A second stipulation likely necessary to bring Putin to the table is that he be able to stage a face-saving exit from Ukraine. Russians have by and large approved of Putin’s aggressive handling of the Ukraine situation, which many in Russia view as a front in the revived Cold War, and there is risk that if Putin appears to bend to Western pressure he might undo those gains at home. Putin will want to walk away from talks with something to show for it, and an autonomous Crimea seems the most likely prize.

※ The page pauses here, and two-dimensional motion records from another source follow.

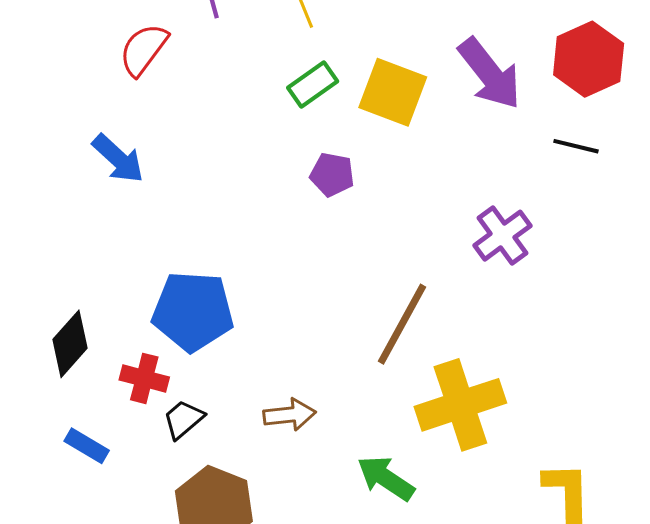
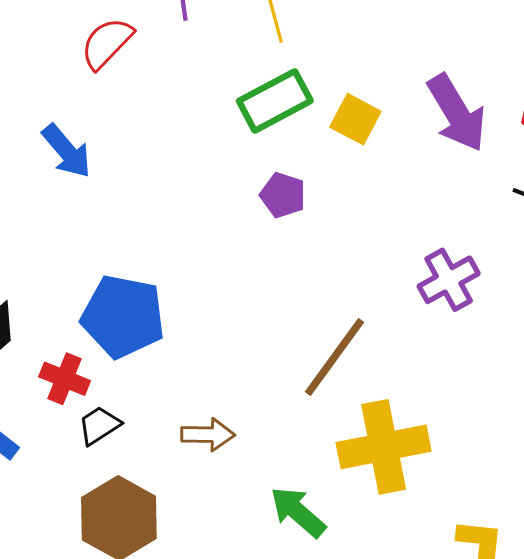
green rectangle: (313, 85) -> (275, 101), size x1.4
yellow square: (393, 92) -> (355, 119), size x0.7

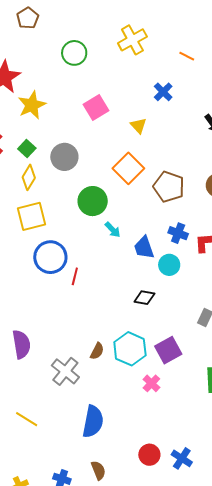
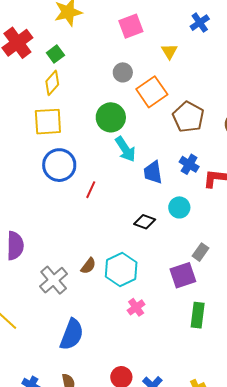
gray circle: (64, 157) -> (123, 72), moved, size x0.7
cyan arrow: (113, 230) -> (125, 149), size x1.5
cyan circle: (169, 265) -> (179, 207), moved
red line: (75, 276) -> (91, 190), moved
purple square: (168, 350) -> (183, 275), moved

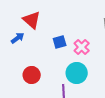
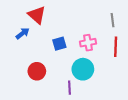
blue square: (60, 42) -> (59, 44), moved
pink cross: (82, 47) -> (88, 43), turned 35

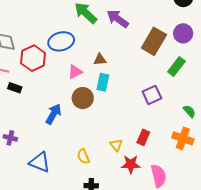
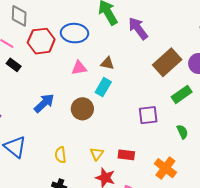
brown circle: (83, 98) -> (82, 109), moved
green semicircle: (189, 111) -> (182, 132), moved
red rectangle: (143, 137) -> (126, 155), turned 56

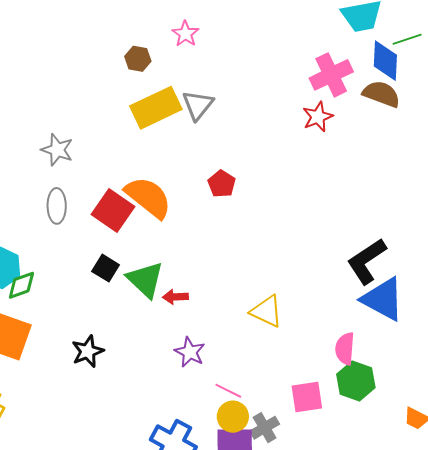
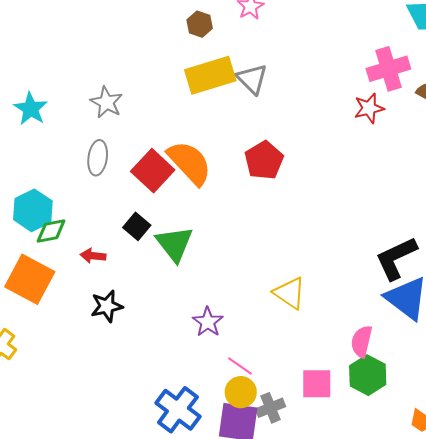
gray triangle: (198, 105) -> (252, 79), turned -32
red pentagon: (222, 184) -> (264, 160), size x1.4
red arrow: (175, 297) -> (93, 256), moved

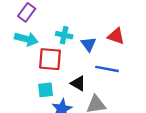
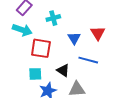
cyan cross: (64, 35) -> (53, 18), moved, turned -32
red triangle: (116, 36) -> (98, 33), turned 35

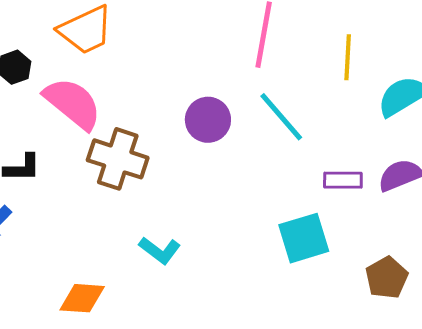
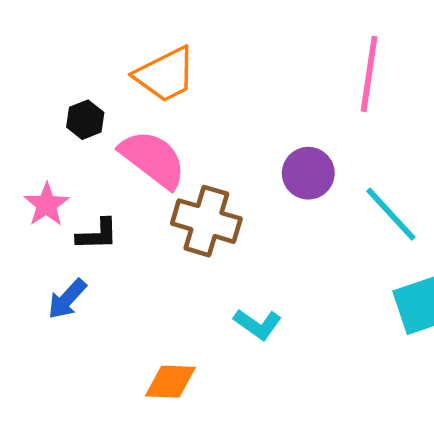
cyan line: (281, 117) -> (391, 214), moved

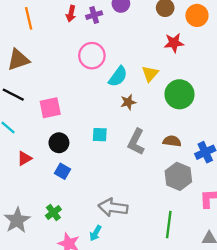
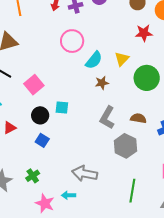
pink square: (50, 108) -> (34, 85), turned -30
cyan square: (100, 135) -> (62, 108), moved
gray hexagon: (178, 176) -> (125, 146), moved
cyan arrow: (96, 233) -> (69, 195), turned 56

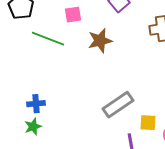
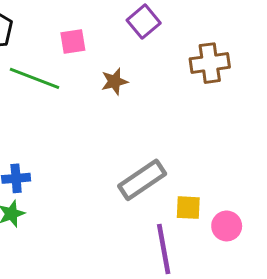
brown star: (100, 41) -> (114, 81), size x0.7

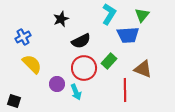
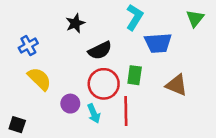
green triangle: (142, 15) -> (195, 18), moved
green rectangle: (109, 61) -> (135, 75), turned -35
red line: (125, 90) -> (126, 111), moved

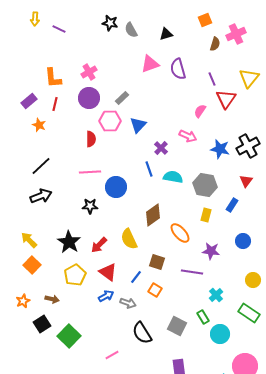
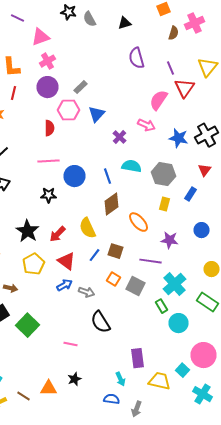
pink triangle: (150, 64) -> (40, 37), moved
pink semicircle: (200, 111) -> (158, 100), size x1.5
blue line: (149, 169) -> (108, 176), moved
blue line: (136, 277) -> (94, 255), moved
cyan cross: (216, 295) -> (174, 284), size x1.6
gray square: (177, 326) -> (136, 286), moved
pink line: (112, 355) -> (70, 344), turned 40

In an op-ed for the New York Times on Thursday, Ruslan Pukhov, Director of the Moscow-based Centre for Analysis of Strategies and Technologies, argued that autonomy for Crimea was Putin's foremost goal all along. "Mr. Putin is seeking to strong-arm the new, weak and unstable government in Kiev into agreeing to full autonomy for Crimea rather than risk a full scale invasion into Ukraine and a partition that chops off the country’s entire south and east," he wrote. In other words, Crimea is the price the new government of Ukraine must pay for scorning Russia.
Even if that is an acceptable, or at least an inevitable concession, diplomats and the interim government in Kiev will be walking on eggshells. As Putin said in his Tuesday press conference, Russia has reserved the right to ramp up its military movements once again. Whatever steps toward de-escalation are taken over the next few days could unravel if an errant bullet should strike an ethnic Russian anywhere in Ukraine, providing Russia with the pretext it needs for a full-on invasion under the auspices of protecting the majority ethnic Russian population on the peninsula.
That looming threat underlines the final — and most critical — component to any de-escalation effort: Ukraine must continue to stand back even as its territorial integrity is violated. If that means abandoning Crimea, analysts say, so be it.
“I think it is already lost at this point,” said Stoner-Weiss. “The question is will it be lost bloodlessly, or will Ukraine fight back and stage a losing battle.”